A tabela FIPE (Fundação Instituto de Pesquisas Econômicas) tem a função de definir preços médios de veículos no mercado nacional. Atua como um parâmetro para as negociações.

Entretanto, normalmente, a tabela FIPE é vista como o valor máximo que poderia ser pago por determinado veículo, considerando o ano do modelo, estado de conservação etc. Em outras palavras, na prática, compradores e vendedores consultam o valor da tabela FIPE e, em seguida, fazem a negociação por um percentual dessa tabela, cobrando um valor razoavelmente inferior. É raro ver alguém que compra ou venda um veículo pelo valor igual ou superior ao da tabela FIPE. O vendedor sempre recebe menos pelo seu veículo do que aquilo que está previsto na tabela FIPE.

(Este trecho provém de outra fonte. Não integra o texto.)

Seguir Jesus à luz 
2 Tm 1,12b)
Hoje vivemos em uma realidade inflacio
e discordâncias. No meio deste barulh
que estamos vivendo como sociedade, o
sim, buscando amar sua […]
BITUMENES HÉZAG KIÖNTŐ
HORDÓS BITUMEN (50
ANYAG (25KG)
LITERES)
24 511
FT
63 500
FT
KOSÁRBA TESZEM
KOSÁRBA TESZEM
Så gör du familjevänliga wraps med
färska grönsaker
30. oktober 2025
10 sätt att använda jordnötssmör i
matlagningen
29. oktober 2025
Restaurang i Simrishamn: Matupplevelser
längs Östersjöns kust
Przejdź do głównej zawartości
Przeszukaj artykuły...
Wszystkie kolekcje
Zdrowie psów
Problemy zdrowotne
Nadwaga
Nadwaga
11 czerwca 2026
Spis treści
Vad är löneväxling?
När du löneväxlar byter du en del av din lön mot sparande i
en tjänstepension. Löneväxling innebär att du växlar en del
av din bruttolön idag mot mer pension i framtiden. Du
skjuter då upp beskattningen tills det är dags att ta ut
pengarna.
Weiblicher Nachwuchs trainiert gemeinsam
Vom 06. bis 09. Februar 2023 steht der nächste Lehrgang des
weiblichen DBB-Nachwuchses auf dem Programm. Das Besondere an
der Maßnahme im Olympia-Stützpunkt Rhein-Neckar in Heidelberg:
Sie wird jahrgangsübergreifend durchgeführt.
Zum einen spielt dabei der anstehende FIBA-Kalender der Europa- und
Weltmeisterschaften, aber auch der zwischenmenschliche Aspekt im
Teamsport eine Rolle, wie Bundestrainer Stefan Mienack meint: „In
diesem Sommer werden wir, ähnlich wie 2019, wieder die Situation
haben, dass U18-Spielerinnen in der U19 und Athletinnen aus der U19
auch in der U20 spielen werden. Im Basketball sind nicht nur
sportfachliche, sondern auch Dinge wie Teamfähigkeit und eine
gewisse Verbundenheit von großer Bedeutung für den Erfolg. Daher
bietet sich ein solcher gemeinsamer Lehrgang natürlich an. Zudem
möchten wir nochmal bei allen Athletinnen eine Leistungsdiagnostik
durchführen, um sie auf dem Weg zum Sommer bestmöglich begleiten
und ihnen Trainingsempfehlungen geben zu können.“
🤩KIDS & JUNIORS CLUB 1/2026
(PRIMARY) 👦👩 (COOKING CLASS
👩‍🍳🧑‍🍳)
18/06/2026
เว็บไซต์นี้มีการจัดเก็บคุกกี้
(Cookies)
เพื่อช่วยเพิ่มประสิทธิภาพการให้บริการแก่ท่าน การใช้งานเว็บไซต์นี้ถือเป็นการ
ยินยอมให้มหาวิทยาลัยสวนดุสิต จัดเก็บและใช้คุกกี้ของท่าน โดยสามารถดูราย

O que isso tem a ver com a Lei de Execução Penal (LEP)? Tudo!
A LEP atua como a tabela FIPE da execução penal. O Estado nunca fornece os direitos de igual ou melhor forma que a prevista na LEP. O cumprimento é sempre abaixo do previsto, o que gera prejuízo sempre ao apenado, e nunca ao Estado. O apenado é uma espécie de vendedor do veículo na aplicação da LEP como se fosse uma tabela FIPE, pois sempre sairá no prejuízo.

Assim, em que pese o art. 112 da LEP preveja a progressão de regime após o cumprimento de um sexto da pena, dificilmente o apenado progredirá quando implementar esse requisito temporal. O direito sempre é deferido após o cumprimento de um sexto da pena e muitas semanas ou meses.

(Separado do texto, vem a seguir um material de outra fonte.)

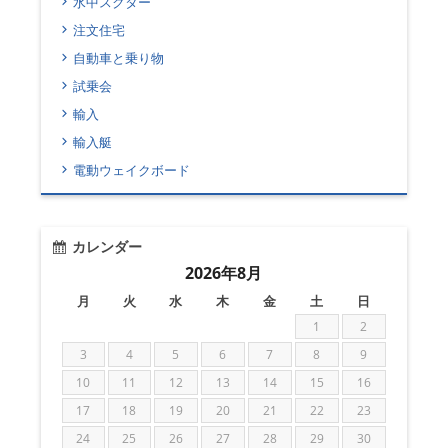
水中スクター
注文住宅
自動車と乗り物
試乗会
輸入
輸入艇
電動ウェイクボード
カレンダー
2026年8月
月
火
水
木
金
土
日
1
2
3
4
5
6
7
8
9
10
11
12
13
14
15
16
17
18
19
20
21
22
23
24
25
26
27
28
29
30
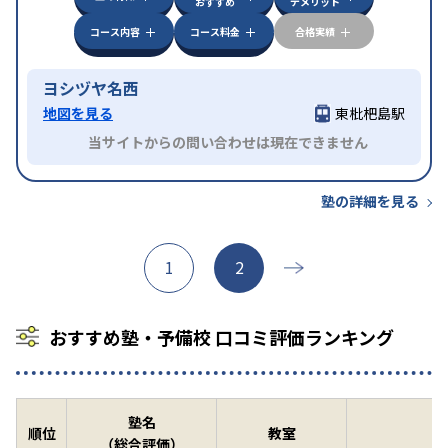
おすすめ
デメリット
コース内容
コース料金
合格実績
ヨシヅヤ名西
地図を見る
東枇杷島駅
当サイトからの問い合わせは現在できません
塾の詳細を見る
1
2
おすすめ塾・予備校 口コミ評価ランキング
塾名
順位
教室
（総合評価）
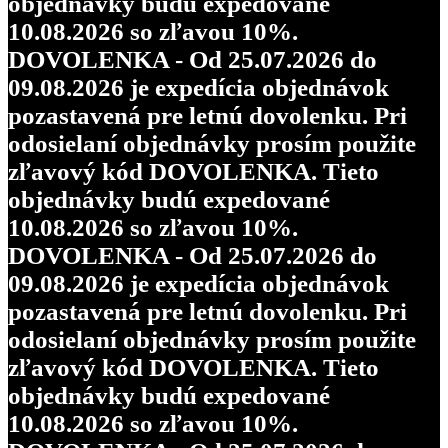
objednávky budú expedované
10.08.2026 so zľavou 10%.
DOVOLENKA - Od 25.07.2026 do
09.08.2026 je expedícia objednávok
pozastavená pre letnú dovolenku. Pri
odosielaní objednávky prosím použite
zľavový kód DOVOLENKA. Tieto
objednávky budú expedované
10.08.2026 so zľavou 10%.
DOVOLENKA - Od 25.07.2026 do
09.08.2026 je expedícia objednávok
pozastavená pre letnú dovolenku. Pri
odosielaní objednávky prosím použite
zľavový kód DOVOLENKA. Tieto
objednávky budú expedované
10.08.2026 so zľavou 10%.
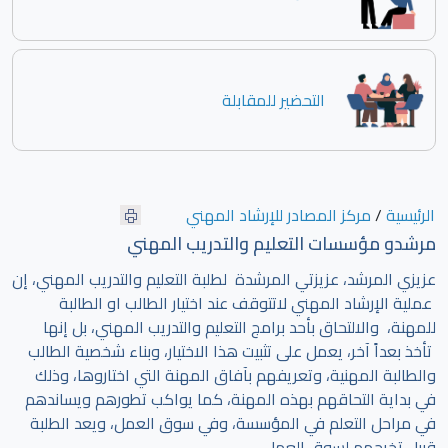
التحضير للمقابلة
الرئيسية
/
مركز المصادر للإرشاد المهني
مرشدو مؤسسات التعليم والتدريب المهني
عزيزي المرشد، عزيزتي المرشدة لطلبة التعليم والتدريب المهني، إن
عملية الإرشاد المهني لاتتوقف عند اختيار الطالب او الطالبة
للمهنة، والالتحاق بأحد برامج التعليم والتدريب المهني، بل إنها
تأخذ بعداً آخر، يعمل على تثبيت هذا الاختيار، وبناء شخصية الطالب
والطالبة المهنية، وتعريفهم بآفاق المهنة التي اختاروها، وذلك
في بداية التحاقهم بهذه المهنة، كما يواكب تطورهم ويساندهم
في مراحل التعلم في المؤسسة، وفي سوق العمل، ويعد الطلبة
قبيل تخرجهم لسوق العمل.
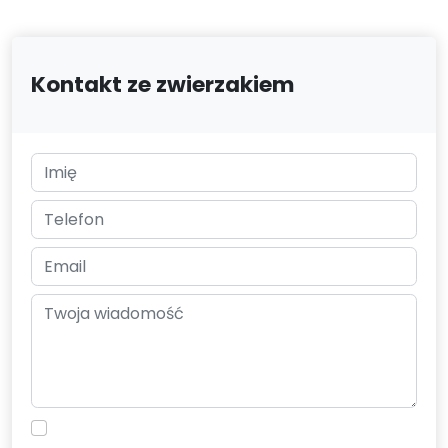
Kontakt ze zwierzakiem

O art. 126 da LEP disciplina a remição da pena, por trabalho ou estudo. Ocorre que os estabelecimentos prisionais não oferecem vagas de trabalho, tampouco disponibilizam meios para que o apenado estude no interior do cárcere. Para piorar a situação, muitos juízes, julgando “de acordo com a consciência” e considerando requisitos subjetivos de difícil percepção, impedem que os apenados busquem trabalhem e/ou estudem no ambiente externo.

Outro grande exemplo da fipetização da LEP está no art. 117, que disciplina as hipóteses de possibilidade de recolhimento do beneficiário do regime aberto em residência particular. Apesar da clareza desse dispositivo legal, muitos Juízes interpretam o art. 117 como o máximo (a tabela FIPE) da hipótese de cumprimento domiciliar da pena. Significa que os Magistrados cobram outros requisitos não previstos nesse nítido dispositivo legal.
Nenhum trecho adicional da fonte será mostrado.